## Raw data
□ □ □ □

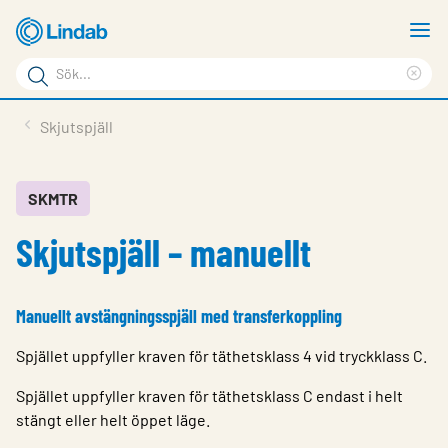
Hoppa
V
till
m
Sökord
huvudinnehållet
Ren
Sök
sök
Produkter
Skjutspjäll
på
Lösningar
sajten
Service & Support
SKMTR
Skjutspjäll – manuellt
Hållbarhet
Om Lindab
Manuellt avstängningsspjäll med transferkoppling
Kontakt
Spjället uppfyller kraven för täthetsklass 4 vid tryckklass C.
Logga in
Spjället uppfyller kraven för täthetsklass C endast i helt
Choose languge
Sweden
stängt eller helt öppet läge.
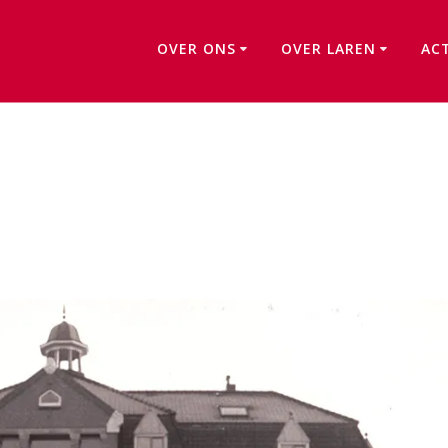
OVER ONS
OVER LAREN
AC
Effe tussedeur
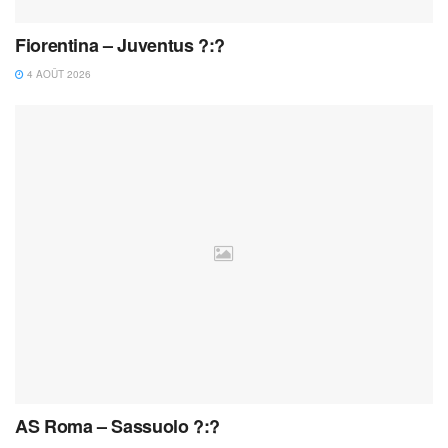
Fiorentina – Juventus ?:?
4 AOÛT 2026
AS Roma – Sassuolo ?:?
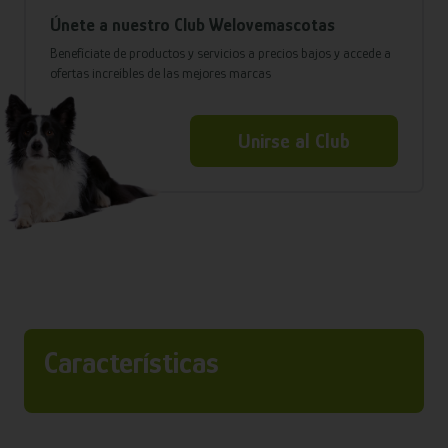
Únete a nuestro Club Welovemascotas
Benefíciate de productos y servicios a precios bajos y accede a
ofertas increíbles de las mejores marcas
Unirse al Club
Características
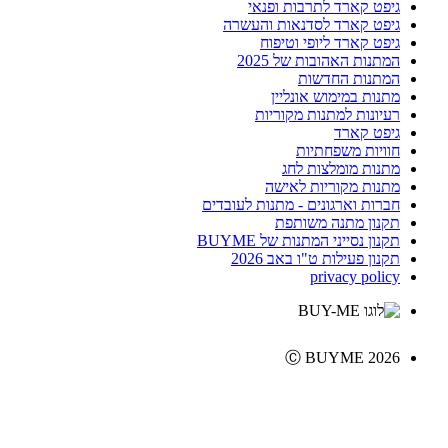
גיפט קארד לתרבות ופנאי
גיפט קארד לסדנאות והעשרה
גיפט קארד ליופי וטיפוח
המתנות האהובות של 2025
המתנות החדשות
מתנות במימוש אונליין
רעיונות למתנות מקוריות
גיפט קארד
חוויות משפחתיות
מתנות מומלצות לחג
מתנות מקוריות לאישה
חברות וארגונים - מתנות לעובדים
תקנון מתנה משותפת
תקנון נסייני המתנות של BUYME
תקנון פעילות ט"ו באב 2026
privacy policy
Ⓒ BUYME 2026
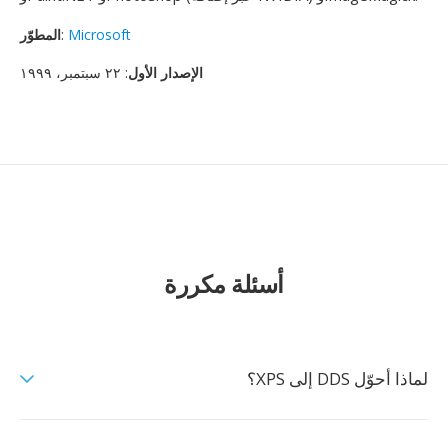
Microsoft
:
المطوّر
الإصدار الأول
: ٢٢ سبتمبر، ١٩٩٩
أسئلة مكررة
لماذا أحوّل DDS إلى XPS؟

□ □ □ □

## Assignment
In the data above, take the line with "AS Roma – Sassuolo ?:?", the line with "גיפט קארד לסדנאות והעשרה", and every line between, and set them down exactly without pictures.

## Your response
AS Roma – Sassuolo ?:?
Únete a nuestro Club Welovemascotas
Benefíciate de productos y servicios a precios bajos y accede a
ofertas increíbles de las mejores marcas
Unirse al Club
Características
גיפט קארד לתרבות ופנאי
גיפט קארד לסדנאות והעשרה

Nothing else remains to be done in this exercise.